In BIP62, it was proposed to make a script invalid if there was more than one element left in the stack after execution. This proposal was eventually withdrawn.

From what I read, some people have suggested that this rule could eventually be enforced in the future. But the problem is that I think this would make segwit outputs non-valid with legacy nodes?

Take a P2TR for example. To a legacy node, the locking script of a P2TR output is seen as two non-zero data pushes. Together with the unlocking script (an empty byte array), this would leave the stack with two non-zero data pushes after execution, so a P2TR transaction would be rejected by legacy nodes.

Am I missing something?

1 Answer 1


This is a consensus rule inside (P2SH-)P2WSH witness scripts, and P2TR script-path spends already.

See BIP141:

The script must not fail, and result in exactly a single TRUE on the stack.

And BIP342:

If the execution results in anything but exactly one element on the stack which evaluates to true with CastToBool(), fail.
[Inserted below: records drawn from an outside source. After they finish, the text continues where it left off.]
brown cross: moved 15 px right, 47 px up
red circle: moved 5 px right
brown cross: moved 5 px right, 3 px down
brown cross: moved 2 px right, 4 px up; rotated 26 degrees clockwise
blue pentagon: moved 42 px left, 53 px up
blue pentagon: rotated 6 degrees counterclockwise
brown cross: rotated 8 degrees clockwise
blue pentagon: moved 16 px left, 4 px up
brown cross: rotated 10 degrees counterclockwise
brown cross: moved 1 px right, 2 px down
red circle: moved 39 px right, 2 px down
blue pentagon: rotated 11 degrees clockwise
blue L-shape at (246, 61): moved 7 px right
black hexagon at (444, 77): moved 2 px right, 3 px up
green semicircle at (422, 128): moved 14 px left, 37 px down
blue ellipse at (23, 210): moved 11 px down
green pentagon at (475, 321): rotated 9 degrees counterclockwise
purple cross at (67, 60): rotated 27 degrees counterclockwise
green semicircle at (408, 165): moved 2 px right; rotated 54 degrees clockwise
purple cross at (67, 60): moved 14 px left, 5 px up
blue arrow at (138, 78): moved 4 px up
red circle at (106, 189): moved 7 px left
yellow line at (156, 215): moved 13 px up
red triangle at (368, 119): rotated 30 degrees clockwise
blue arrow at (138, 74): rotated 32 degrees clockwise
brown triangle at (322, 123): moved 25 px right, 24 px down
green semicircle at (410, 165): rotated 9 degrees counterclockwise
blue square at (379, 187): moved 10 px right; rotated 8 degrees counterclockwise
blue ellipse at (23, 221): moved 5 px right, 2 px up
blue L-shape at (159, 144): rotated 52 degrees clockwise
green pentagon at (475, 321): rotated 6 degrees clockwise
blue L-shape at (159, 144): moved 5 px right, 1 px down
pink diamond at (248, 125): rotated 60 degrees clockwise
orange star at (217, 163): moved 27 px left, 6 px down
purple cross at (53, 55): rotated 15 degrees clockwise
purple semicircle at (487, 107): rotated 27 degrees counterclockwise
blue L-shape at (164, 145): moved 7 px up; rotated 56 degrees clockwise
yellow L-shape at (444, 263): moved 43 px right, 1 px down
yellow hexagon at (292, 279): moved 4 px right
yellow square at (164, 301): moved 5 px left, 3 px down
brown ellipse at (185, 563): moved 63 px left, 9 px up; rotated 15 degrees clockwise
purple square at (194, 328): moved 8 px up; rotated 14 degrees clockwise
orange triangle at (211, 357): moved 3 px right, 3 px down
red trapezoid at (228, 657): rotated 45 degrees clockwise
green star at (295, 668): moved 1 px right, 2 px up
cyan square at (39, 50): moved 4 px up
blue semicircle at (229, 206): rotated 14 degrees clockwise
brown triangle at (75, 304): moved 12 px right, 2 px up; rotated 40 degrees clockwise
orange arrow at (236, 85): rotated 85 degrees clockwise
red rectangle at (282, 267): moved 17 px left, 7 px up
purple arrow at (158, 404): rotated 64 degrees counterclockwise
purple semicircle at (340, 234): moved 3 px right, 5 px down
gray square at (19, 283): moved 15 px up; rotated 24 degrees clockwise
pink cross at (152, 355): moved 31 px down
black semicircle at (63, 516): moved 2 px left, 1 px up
It would be possible to do a soft fork to enforce this rule for bare scripts and P2SH scripts too, though as you note, doing this naively would interfere with segwit script matching. A potential solution would be to exclude these patterns from the rule, but that may still be undesirable as it would close the door to using similar script extension mecanisms in the future. This was not an issue at the time BIP62 was proposed, as it predated segwit, but still, in retrospect it is probably good that it didn't get adopted as consensus rule.

I think there is little reason to add this rule to bare scripts and even P2SH scripts, as they are effectively obsolete. Newer constructions are cheaper, more compact, more convenient, and offer more features.